See, the way a creative arts doctorate works at Curtin is that you explore your research topic through a classical exegesis and through a creative form, the two of which are meant to work together and inform one another. In my case that meant that the book and the essay ought to reflect one another thematically, that reading both would increase your understanding of the subject matter, improve and broaden your way of thinking about in a way beyond what could be achieved by just one or the other.
And the basic idea behind this piece of ridiculousness I’d shoved in a drawer was kind of perfect for exploring the kind of ideas I wanted to look at. But what I had at that point was a ridiculous melodrama with a world that had potential and characters I wasn’t using. And what I needed was a novel.
I could have just format-shifted and gone from there, I suppose. But I didn’t want to write a novel-length melodrama. The very idea of trying to maintain that level of manic enthusiasm for that lack is tiring. (Besides melodrama doesn’t have the same potential to emotional gut you. And I like doing that…) So I decided to rewrite it from scratch to see if I could make it something you could care about.
In the end there are only two scenes that existed in the series that also exist in the book; the characters have morphed, split and evolved; the heroes aren’t even the same people; and the story they wove around themselves is a long way from the place it started out. But the core of it is the same.
Because the dream and the story and the joke all started with the same basic idea — this concept of traditional characters who weren’t quite who you thought they were going to be. What if this character who looks like a traditional fantasy hero isn’t? What if the monster isn’t a bad guy? What if the hero becomes a monster?
My thesis was about exploring the self and the other and how we form our identities, and about using fiction to challenge the assumptions we make about ourselves and about others. And while it’s in there, the book isn’t really about that. Neither was the TV series or the short story.
If I want to I can say the whole thing goes back to a joke, a dream, and a what the hell decision to do something I hate, just this once. I can say the story was about a flirtatious dragon-slayer and the series about a group of boys who couldn’t ride a horse, couldn’t light a fire, and had a tendency to get into fights. And all of that is true. But they’re also about something else. They share the same underlying theme, attempt to answer the same questions.

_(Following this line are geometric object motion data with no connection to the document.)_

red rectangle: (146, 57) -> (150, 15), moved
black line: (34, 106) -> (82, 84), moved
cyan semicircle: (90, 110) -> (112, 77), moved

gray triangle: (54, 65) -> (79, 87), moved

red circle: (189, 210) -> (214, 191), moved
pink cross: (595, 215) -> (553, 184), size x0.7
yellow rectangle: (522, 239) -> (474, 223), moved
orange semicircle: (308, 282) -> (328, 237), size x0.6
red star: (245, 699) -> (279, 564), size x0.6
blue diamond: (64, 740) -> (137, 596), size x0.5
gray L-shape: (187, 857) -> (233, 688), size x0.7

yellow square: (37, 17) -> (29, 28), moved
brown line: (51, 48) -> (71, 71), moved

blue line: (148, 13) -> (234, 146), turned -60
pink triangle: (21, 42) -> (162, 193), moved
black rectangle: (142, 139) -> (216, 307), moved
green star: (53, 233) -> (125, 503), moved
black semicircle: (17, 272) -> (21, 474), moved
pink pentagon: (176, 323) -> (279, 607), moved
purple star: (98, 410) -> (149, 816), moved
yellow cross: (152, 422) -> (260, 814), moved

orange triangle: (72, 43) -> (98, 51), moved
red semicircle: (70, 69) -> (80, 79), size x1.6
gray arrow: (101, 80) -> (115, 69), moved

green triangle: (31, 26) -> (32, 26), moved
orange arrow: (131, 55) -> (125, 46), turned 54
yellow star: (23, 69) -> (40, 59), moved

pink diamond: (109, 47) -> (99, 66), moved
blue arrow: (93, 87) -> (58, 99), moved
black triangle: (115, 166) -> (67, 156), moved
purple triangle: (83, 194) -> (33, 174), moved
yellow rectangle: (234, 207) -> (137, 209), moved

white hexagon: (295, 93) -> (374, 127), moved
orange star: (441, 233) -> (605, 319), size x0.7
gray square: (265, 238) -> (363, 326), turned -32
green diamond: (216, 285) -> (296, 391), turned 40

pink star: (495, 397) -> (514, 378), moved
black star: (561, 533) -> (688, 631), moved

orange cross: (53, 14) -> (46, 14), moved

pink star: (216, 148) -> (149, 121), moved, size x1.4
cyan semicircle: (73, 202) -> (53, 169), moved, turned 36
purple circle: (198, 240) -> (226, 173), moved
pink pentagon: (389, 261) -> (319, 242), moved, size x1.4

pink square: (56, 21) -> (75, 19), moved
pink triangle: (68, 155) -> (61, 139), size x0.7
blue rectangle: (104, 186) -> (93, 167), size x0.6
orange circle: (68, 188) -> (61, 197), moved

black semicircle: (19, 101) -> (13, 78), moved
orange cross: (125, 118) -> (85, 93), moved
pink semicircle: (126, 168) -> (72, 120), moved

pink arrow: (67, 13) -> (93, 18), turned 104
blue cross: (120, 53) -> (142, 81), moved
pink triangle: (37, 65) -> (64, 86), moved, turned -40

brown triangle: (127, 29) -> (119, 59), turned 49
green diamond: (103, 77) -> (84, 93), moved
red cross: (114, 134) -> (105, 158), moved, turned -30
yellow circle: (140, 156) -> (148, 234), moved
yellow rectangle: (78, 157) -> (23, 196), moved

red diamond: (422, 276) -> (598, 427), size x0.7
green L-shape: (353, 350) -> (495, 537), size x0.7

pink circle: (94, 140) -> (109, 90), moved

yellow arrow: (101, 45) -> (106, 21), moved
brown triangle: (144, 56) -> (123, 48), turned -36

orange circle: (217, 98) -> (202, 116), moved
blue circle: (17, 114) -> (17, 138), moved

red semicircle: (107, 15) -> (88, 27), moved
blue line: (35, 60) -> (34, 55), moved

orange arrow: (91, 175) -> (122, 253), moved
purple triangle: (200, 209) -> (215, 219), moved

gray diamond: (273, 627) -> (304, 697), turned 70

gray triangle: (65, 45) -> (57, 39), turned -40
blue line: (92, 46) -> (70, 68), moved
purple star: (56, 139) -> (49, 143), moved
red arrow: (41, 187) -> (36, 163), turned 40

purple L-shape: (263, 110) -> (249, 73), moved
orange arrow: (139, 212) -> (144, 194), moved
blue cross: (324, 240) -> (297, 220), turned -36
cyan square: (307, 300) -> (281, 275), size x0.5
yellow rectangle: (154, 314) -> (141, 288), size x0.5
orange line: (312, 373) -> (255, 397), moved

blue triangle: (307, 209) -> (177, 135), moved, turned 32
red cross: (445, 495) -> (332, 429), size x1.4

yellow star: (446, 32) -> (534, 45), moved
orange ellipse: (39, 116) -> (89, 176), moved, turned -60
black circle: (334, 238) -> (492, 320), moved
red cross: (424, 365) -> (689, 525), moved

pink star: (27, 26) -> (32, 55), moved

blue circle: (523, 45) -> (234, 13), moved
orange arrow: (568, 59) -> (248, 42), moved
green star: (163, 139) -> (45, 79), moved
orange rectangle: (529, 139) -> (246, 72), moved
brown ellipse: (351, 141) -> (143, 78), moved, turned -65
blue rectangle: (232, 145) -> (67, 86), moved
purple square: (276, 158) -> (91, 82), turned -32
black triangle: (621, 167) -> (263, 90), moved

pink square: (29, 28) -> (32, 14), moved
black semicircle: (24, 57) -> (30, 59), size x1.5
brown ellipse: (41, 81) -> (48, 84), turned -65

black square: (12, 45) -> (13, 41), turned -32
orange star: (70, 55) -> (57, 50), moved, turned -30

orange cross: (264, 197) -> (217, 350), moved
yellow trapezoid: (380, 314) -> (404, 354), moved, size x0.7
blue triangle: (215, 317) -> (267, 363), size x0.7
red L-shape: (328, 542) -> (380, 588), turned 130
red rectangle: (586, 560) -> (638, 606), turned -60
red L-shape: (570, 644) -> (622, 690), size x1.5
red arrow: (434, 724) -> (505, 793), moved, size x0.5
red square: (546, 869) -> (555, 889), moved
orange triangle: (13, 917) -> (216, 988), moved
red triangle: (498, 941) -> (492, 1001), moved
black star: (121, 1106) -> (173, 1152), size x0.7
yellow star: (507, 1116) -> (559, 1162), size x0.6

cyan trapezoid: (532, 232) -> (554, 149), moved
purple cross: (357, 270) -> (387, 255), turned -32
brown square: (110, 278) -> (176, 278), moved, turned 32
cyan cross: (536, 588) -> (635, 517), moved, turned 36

The Path of the Monster is about loyalty and choice. About trolls, and dragons, and unexpected magic and fighting with swords. It’s about taking responsibility for a larger world. About running away and drinking and really awful plans. And it’s about the things we’re willing to do for the people we probably shouldn’t love. But it’s also about the difference between heroes and monsters and wondering if the line between the two really exists at all.